The latest data from the State Bank of Pakistan, issued on Friday, indicates that conventional banks continue to experience net debt retirement instead of lending to the private sector.

However, Islamic banks and Islamic branches of conventional banks have started lending, albeit at a slower pace, clearly indicating the poor economic activity on the part of the private sector.

The data shows that conventional banks recorded a net withdrawal of Rs7 billion during July to Feb 2, FY24. This is a stark contrast to the previous year’s performance when banks lent almost half a trillion rupees (Rs492.4bn) to the private sector in the same period of the previous fiscal year.

Despite the higher lending in the previous year, the economic growth rate was negative in FY23, indicating that no lending to the private sector this year would result in a poorer economic growth rate.
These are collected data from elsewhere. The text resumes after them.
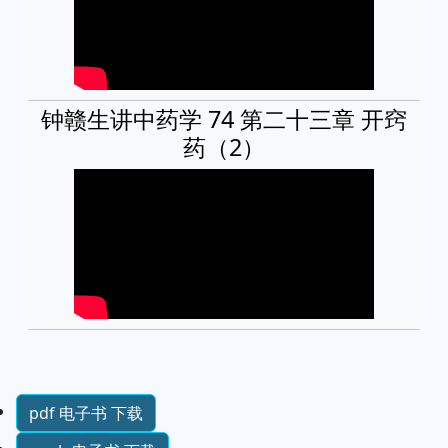
钟赣生讲中药学 74 第二十三章 开窍
药（2）
pdf 电子书 下载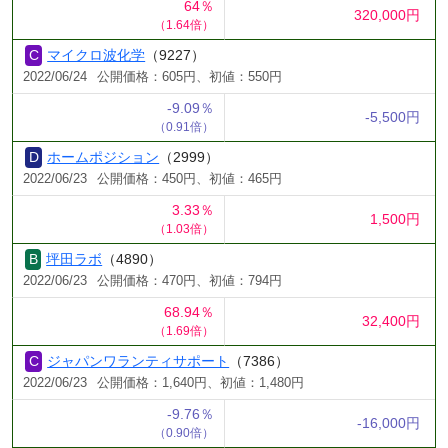
64％
320,000円
（1.64倍）
マイクロ波化学
（9227）
2022/06/24
公開価格：605円、初値：550円
-9.09％
-5,500円
（0.91倍）
ホームポジション
（2999）
2022/06/23
公開価格：450円、初値：465円
3.33％
1,500円
（1.03倍）
坪田ラボ
（4890）
2022/06/23
公開価格：470円、初値：794円
68.94％
32,400円
（1.69倍）
ジャパンワランティサポート
（7386）
2022/06/23
公開価格：1,640円、初値：1,480円
-9.76％
-16,000円
（0.90倍）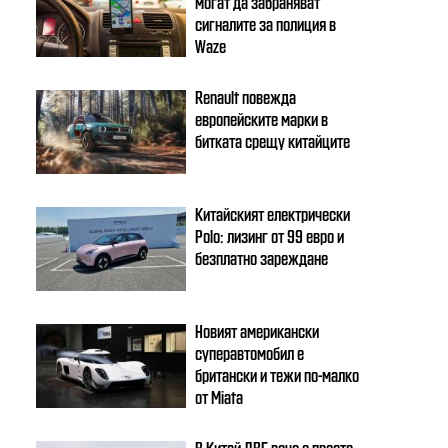
могат да забраняват
сигналите за полиция в
Waze
Renault повежда
европейските марки в
битката срещу китайците
Китайският електрически
Polo: лизинг от 99 евро и
безплатно зареждане
Новият американски
суперавтомобил е
британски и тежи по-малко
от Miata
В Китай ДВГ вече е просто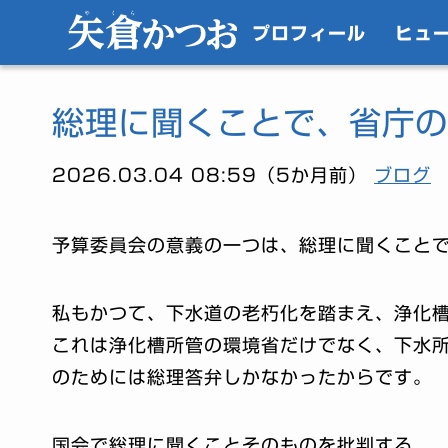
プロフィール
ヒュ
総理に聞くことで、省庁の
2026.03.04 08:59（5か月前）
ブログ
予算委員会の意義の一つは、総理に聞くこと
私もかつて、下水道の老朽化を踏まえ、浄化
これは浄化槽所管の環境省だけでなく、下水
のためには総理答弁しかなかったからです。
国会で総理に聞くことそのものを批判する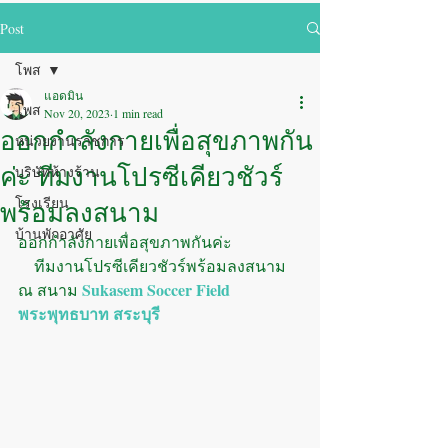
Post
โพส
แอดมิน
โพส
Nov 20, 2023
1 min read
ออกกำลังกายเพื่อสุขภาพกัน
หน่วยงานราชการ
ค่ะ ทีมงานโปรซีเคียวชัวร์
บริษัทห้างร้าน
พร้อมลงสนาม
โรงเรียน
บ้านพักอาศัย
ออกกำลังกายเพื่อสุขภาพกันค่ะ
    ทีมงานโปรซีเคียวชัวร์พร้อมลงสนาม 
Sukasem Soccer Field 
ณ สนาม 
พระพุทธบาท สระบุรี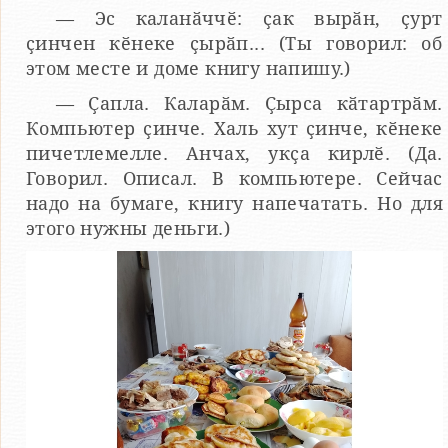
— Эс каланӑччӗ: ҫак вырӑн, ҫурт
ҫинчен кӗнеке ҫырӑп... (Ты говорил: об
этом месте и доме книгу напишу.)
— Ҫапла. Каларӑм. Ҫырса кӑтартрӑм.
Компьютер ҫинче. Халь хут ҫинче, кӗнеке
пичетлемелле. Анчах, укҫа кирлӗ. (Да.
Говорил. Описал. В компьютере. Сейчас
надо на бумаге, книгу напечатать. Но для
этого нужны деньги.)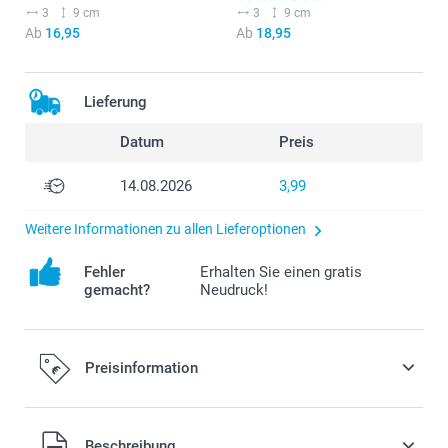
3
9 cm
3
9 cm
Ab
16,95
Ab
18,95
Lieferung
Datum
Preis
14.08.2026
3,99
Weitere Informationen zu allen Lieferoptionen
Fehler
Erhalten Sie einen gratis
gemacht?
Neudruck!
Preisinformation
Alle Preise verstehen sich in EURO (€) inkl. MwSt. und zzgl.
Beschreibung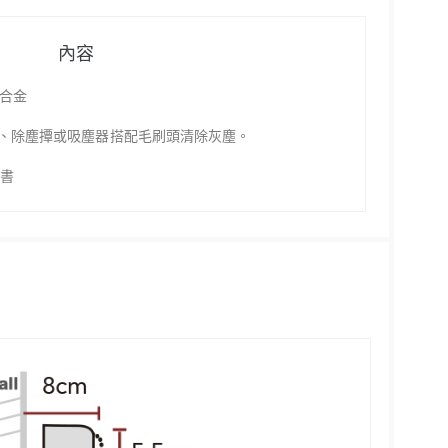
內容
鋁合金
、除塵撢或吸塵器搭配毛刷頭清除灰塵。
明書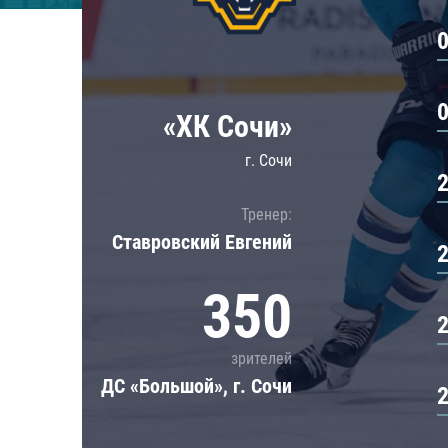
Локомотив
Северсталь
ЦСКА
Шанхайские Драконы
«ХК Сочи»
г. Сочи
Тренер:
Ставровский Евгений
350
зрителей
ДС «Большой», г. Сочи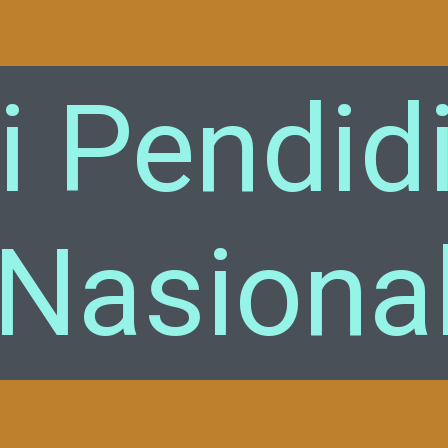
i Pendid
Nasiona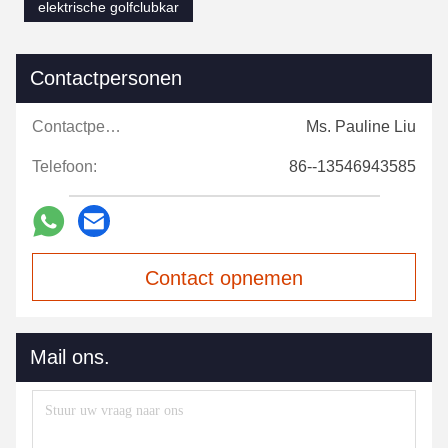
elektrische golfclubkar
Contactpersonen
Contactpersonen:
Ms. Pauline Liu
Telefoon:
86--13546943585
Contact opnemen
Mail ons.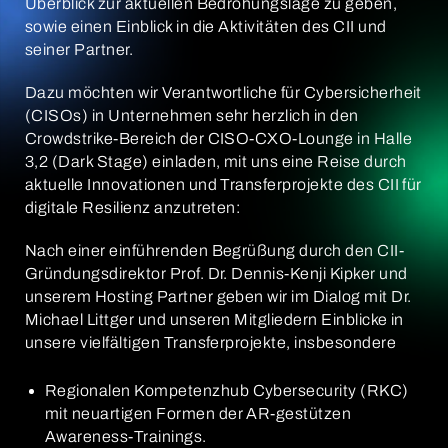
Überblick zur aktuellen Bedrohungslage zu geben,
sowie einen Einblick in die Aktivitäten des CII und
seiner Partner.
Dazu möchten wir Verantwortliche für Cybersicherheit
(CISOs) in Unternehmen sehr herzlich in den
Crowdstrike-Bereich der CISO-CXO-Lounge in Halle
3,2 (Dark Stage) einladen, mit uns eine Reise durch
aktuelle Innovationen und Transferprojekte des CII für
digitale Resilienz anzutreten:
Nach einer einführenden Begrüßung durch den CII-
Gründungsdirektor Prof. Dr. Dennis-Kenji Kipker und
unserem Hosting Partner geben wir im Dialog mit Dr.
Michael Littger und unseren Mitgliedern Einblicke in
unsere vielfältigen Transferprojekte, insbesondere
Regionalen Kompetenzhub Cybersecurity (RKC)
mit neuartigen Formen der AR-gestützen
Awareness-Trainings.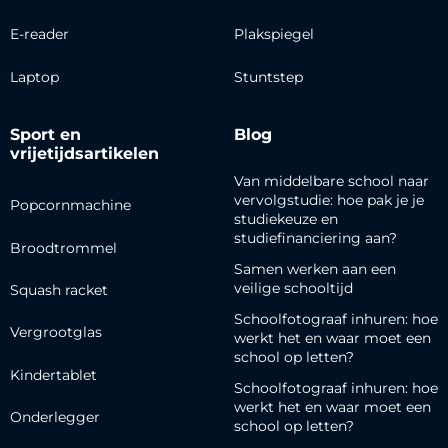
E-reader
Plakspiegel
Laptop
Stuntstep
Sport en
Blog
vrijetijdsartikelen
Van middelbare school naar
vervolgstudie: hoe pak je je
Popcornmachine
studiekeuze en
studiefinanciering aan?
Broodtrommel
Samen werken aan een
veilige schooltijd
Squash racket
Schoolfotograaf inhuren: hoe
Vergrootglas
werkt het en waar moet een
school op letten?
Kindertablet
Schoolfotograaf inhuren: hoe
werkt het en waar moet een
Onderlegger
school op letten?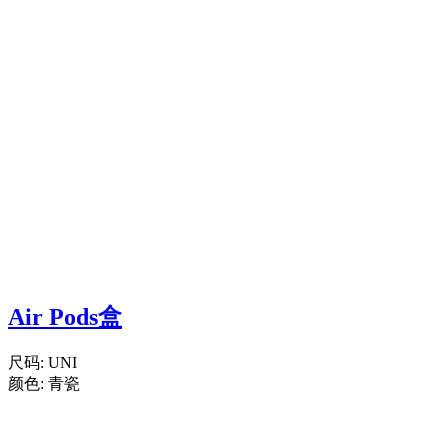
Air Pods盒
尺码:
UNI
颜色:
青瓷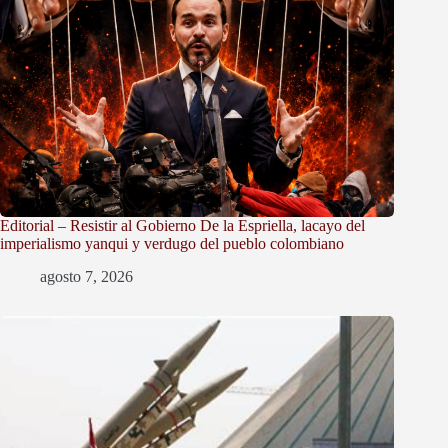
Editorial – Resistir al Gobierno De la Espriella, lacayo del
imperialismo yanqui y verdugo del pueblo colombiano
agosto 7, 2026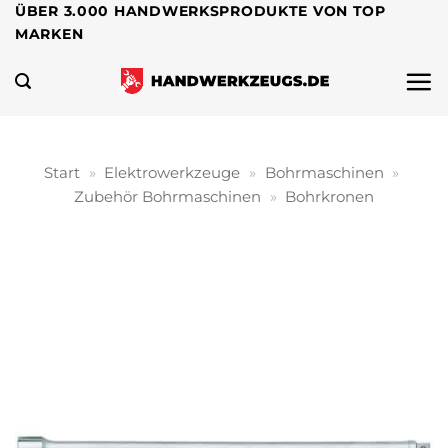
Zum
ÜBER 3.000 HANDWERKSPRODUKTE VON TOP
MARKEN
Inhalt
springen
Start
»
Elektrowerkzeuge
»
Bohrmaschinen
»
Zubehör Bohrmaschinen
»
Bohrkronen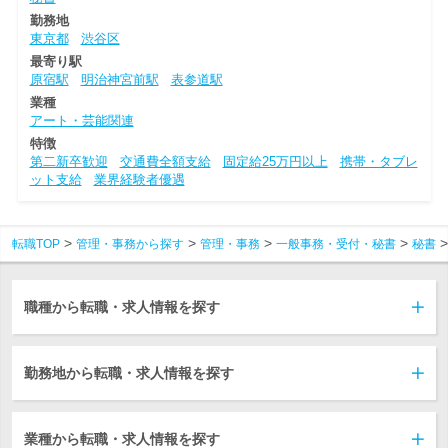
勤務地
東京都
渋谷区
最寄り駅
原宿駅
明治神宮前駅
表参道駅
業種
アート・芸能関連
特徴
第二新卒歓迎
交通費全額支給
固定給25万円以上
携帯・タブレ
ット支給
業界経験者優遇
転職TOP
管理・事務から探す
管理・事務
一般事務・受付・秘書
秘書
職種から転職・求人情報を探す
勤務地から転職・求人情報を探す
業種から転職・求人情報を探す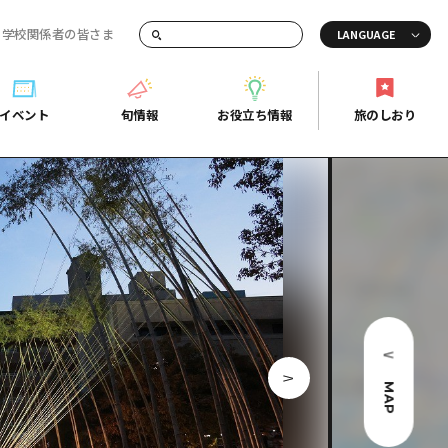
・学校関係者の皆さま
画でご紹介！
イベント
旬情報
お役立ち情報
旅のしおり
イベント
旬情報
お役立ち情報
旅のしおり
ド
島市周辺
ガイドブック
り
芸
広島県の魅力を動画でご紹介！
後
よくあるご質問
者向け情報一覧
2日
北
メディア掲載情報
3日
北
フォトダウンロード
島周辺
関連リンク
MAP
口県東部
媛県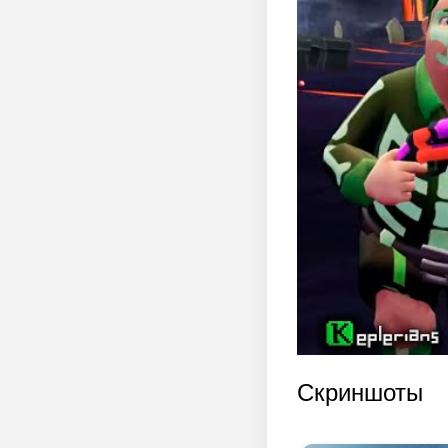
Скриншоты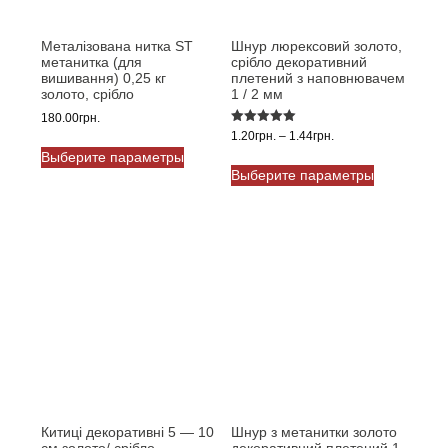
Металізована нитка ST
Шнур люрексовий золото,
метанитка (для
срібло декоративний
вишивання) 0,25 кг
плетений з наповнювачем
золото, срібло
1 / 2 мм
180.00
грн.
Оценка
Диапазон
1.20
грн.
–
1.44
грн.
Этот
5.00
цен:
Выберите параметры
из 5
Этот
товар
1.20грн.
Выберите параметры
товар
имеет
–
имеет
несколько
1.44грн.
несколько
вариаций.
вариаций.
Опции
Опции
можно
можно
выбрать
выбрать
на
на
странице
странице
товара.
товара.
Китиці декоративні 5 — 10
Шнур з метанитки золото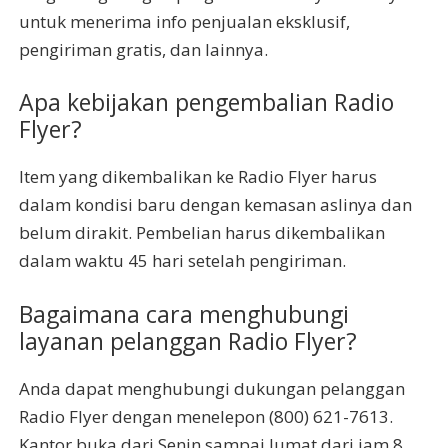
untuk menerima info penjualan eksklusif,
pengiriman gratis, dan lainnya.
Apa kebijakan pengembalian Radio
Flyer?
Item yang dikembalikan ke Radio Flyer harus
dalam kondisi baru dengan kemasan aslinya dan
belum dirakit. Pembelian harus dikembalikan
dalam waktu 45 hari setelah pengiriman.
Bagaimana cara menghubungi
layanan pelanggan Radio Flyer?
Anda dapat menghubungi dukungan pelanggan
Radio Flyer dengan menelepon (800) 621-7613.
Kantor buka dari Senin sampai Jumat dari jam 8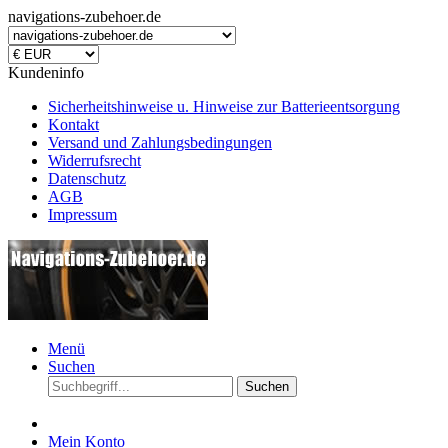
navigations-zubehoer.de
Kundeninfo
Sicherheitshinweise u. Hinweise zur Batterieentsorgung
Kontakt
Versand und Zahlungsbedingungen
Widerrufsrecht
Datenschutz
AGB
Impressum
Menü
Suchen
Suchen
Mein Konto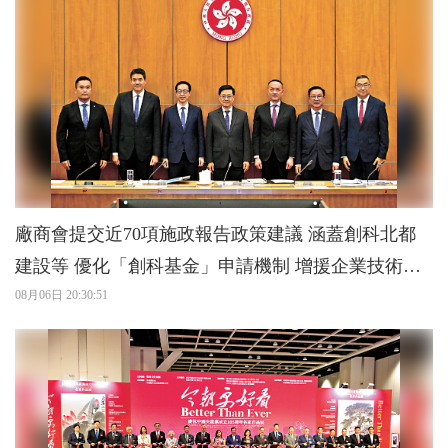
廠商會提交近70項施政報告政策建議 涵蓋創科北都
建設等 優化「創科基金」申請機制 增援企業技術應
用
08月06日 20:30:51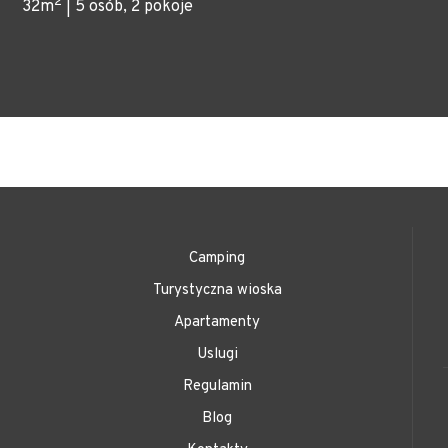
2
32m
| 5 osób, 2 pokoje
Camping
Turystyczna wioska
Apartamenty
Uslugi
Regulamin
Blog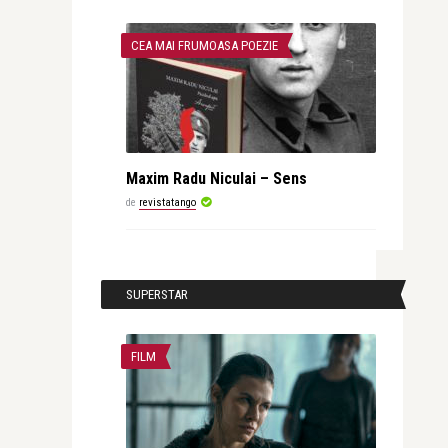
CEA MAI FRUMOASA POEZIE
Maxim Radu Niculai – Sens
de
revistatango
SUPERSTAR
FILM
The IMF estimates a two per cent GDP growth this year, while the situation appears alarming.

Sluggish investment signals poorer economic growth

The trade and industry are protesting against the regular increase in gas, electricity, and petroleum prices, but the caretaker government seems bound to follow the guidelines from the IMF. The donor agency is demanding the generation of more revenue to meet the targeted fiscal deficit and resolve the ever-increasing circular debt.

Recently, representatives of the largest industrial sector, textiles, announced that 50pc of their industry is facing the threat of closure due to the high cost of production. Along with expensive money and high inflation of more than 28pc, costly production has significantly affected consumption in the country.

The drastic reduction in the purchasing power of the common people has diminished the demand for goods produced by local manufacturers. The Large Scale Manufacturing (LSM) sector shrank by 0.39pc during the first half of the current fiscal year.

Another change in the lending pattern was noted in the case of Islamic branches of conventional banks, as their lending during the first seven months of this year was Rs36bn. This contrasts with the previous year’s track when these Islamic branches noted a net withdrawal of Rs431bn during the seven months of FY23. It shows that even conventional banks feel less risk in the Islamic mode of financing.

The lending by Islamic banks during the first seven months of this fiscal year was Rs68.7bn, compared to Rs427.7bn in the same period of the last fiscal year. This is also a poor response to the market. The private sector is under great stress due to costly money with a 22pc interest rate. Most analysts believe there is no chance for a decline in the interest rate due to high inflation.